9.2.5.3 Dioxyde de chlore

On a effectué une étude portant sur une génération dans le cadre de laquelle on a administré à des rats Long-Evans mâles (12 mâles par groupe) du dioxyde de chlore par gavage à raison de 0, 2,5, 5 ou 10 mg/kg p.c. par jour pendant 56 jours, avant et pendant la période d'accouplement avec des femelles (24 femelles par groupe) ayant reçu du dioxyde de chlore pendant 14 jours avant l'accouplement et tout au long de la gestation. Les données sur la fertilité n'étaient pas significativement différentes d'un groupe à l'autre. On n'a constaté aucun modification liée à la dose des paramètres relatifs aux spermatozoïdes (c'est-à-dire, concentration, motilité, mouvement vers l'avant ou morphologie). Les taux d'hormones thyroïdiennes ont changé de façon significative, mais pas de manière constante. La seule différence significative consistait en une diminution du poids vaginal chez les rejetons femelles dont les mères avaient reçu la dose de 10 mg/kg p.c. par jour. On a établi la NOAEL à 5 mg/kg p.c. par jour d'après ce changement (Carlton et coll., 1991).

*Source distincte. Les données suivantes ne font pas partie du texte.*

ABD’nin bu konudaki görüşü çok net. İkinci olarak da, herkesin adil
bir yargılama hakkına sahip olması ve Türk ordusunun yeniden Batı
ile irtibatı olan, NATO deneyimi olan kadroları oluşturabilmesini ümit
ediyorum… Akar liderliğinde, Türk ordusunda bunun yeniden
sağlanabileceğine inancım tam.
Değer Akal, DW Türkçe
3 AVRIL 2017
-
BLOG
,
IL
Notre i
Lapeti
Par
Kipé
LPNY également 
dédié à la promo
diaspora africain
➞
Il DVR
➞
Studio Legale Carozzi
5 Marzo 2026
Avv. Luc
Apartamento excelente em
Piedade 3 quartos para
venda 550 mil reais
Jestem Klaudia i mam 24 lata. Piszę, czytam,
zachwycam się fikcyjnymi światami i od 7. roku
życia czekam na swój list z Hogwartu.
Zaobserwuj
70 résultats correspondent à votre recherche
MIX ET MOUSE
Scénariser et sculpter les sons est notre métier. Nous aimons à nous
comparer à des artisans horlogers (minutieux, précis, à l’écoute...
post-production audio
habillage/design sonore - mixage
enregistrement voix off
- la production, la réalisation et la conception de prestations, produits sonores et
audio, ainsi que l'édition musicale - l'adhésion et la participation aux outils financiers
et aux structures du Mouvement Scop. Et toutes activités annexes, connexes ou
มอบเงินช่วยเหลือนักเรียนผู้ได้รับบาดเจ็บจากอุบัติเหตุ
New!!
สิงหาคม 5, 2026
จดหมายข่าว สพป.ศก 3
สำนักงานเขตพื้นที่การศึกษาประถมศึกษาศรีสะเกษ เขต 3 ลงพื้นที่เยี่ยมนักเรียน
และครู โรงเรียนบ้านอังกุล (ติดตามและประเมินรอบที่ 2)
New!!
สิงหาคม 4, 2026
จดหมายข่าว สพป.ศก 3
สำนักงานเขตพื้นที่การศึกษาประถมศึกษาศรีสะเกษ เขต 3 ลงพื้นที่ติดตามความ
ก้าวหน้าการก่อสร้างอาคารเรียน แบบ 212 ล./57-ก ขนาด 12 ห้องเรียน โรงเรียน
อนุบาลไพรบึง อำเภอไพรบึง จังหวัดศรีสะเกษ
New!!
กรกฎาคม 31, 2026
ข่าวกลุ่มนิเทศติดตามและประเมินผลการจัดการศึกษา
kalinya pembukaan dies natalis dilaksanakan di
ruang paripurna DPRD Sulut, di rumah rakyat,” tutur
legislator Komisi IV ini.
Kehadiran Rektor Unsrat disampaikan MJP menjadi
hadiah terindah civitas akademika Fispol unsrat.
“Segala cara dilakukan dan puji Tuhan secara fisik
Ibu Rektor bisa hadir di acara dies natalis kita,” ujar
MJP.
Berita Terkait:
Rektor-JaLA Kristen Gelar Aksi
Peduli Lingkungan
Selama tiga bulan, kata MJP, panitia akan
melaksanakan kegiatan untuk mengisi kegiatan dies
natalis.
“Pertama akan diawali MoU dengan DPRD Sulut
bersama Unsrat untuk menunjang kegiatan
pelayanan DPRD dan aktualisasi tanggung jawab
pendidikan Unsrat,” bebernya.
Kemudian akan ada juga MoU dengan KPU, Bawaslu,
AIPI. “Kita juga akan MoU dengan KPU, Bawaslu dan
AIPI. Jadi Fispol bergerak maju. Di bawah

On a évalué le potentiel neurotoxique du dioxyde de chlore sur le développement au cours d'une étude dans laquelle cette substance a été administrée par intubation orale à des rejetons mâles et femelles de rats Sprague-Dawley à raison de 14 mg/kg p.c. par jour pendant les jours 1 à 20 après la naissance. La prolifération des cellules du cerveau antérieur a diminué au jour 35 après la naissance, et il y a eu des diminutions du poids et de la teneur en protéines du cerveau antérieur aux jours 21 et 35 après la naissance. La prolifération cellulaire dans le cervelet et le bulbe olfactif était comparable à celle des groupes témoins (non traités), comme l'étaient la migration et l'agrégation des neurones dans le cortex cérébral. L'examen histopathologique du cerveau antérieur, du cervelet et du tronc cérébral n'a pas révélé de lésion ou de changement dans ces tissus. Dans cette étude, on a établi la LOAEL à 14 mg/kg p.c. par jour, la seule dose évaluée (Toth et coll., 1990).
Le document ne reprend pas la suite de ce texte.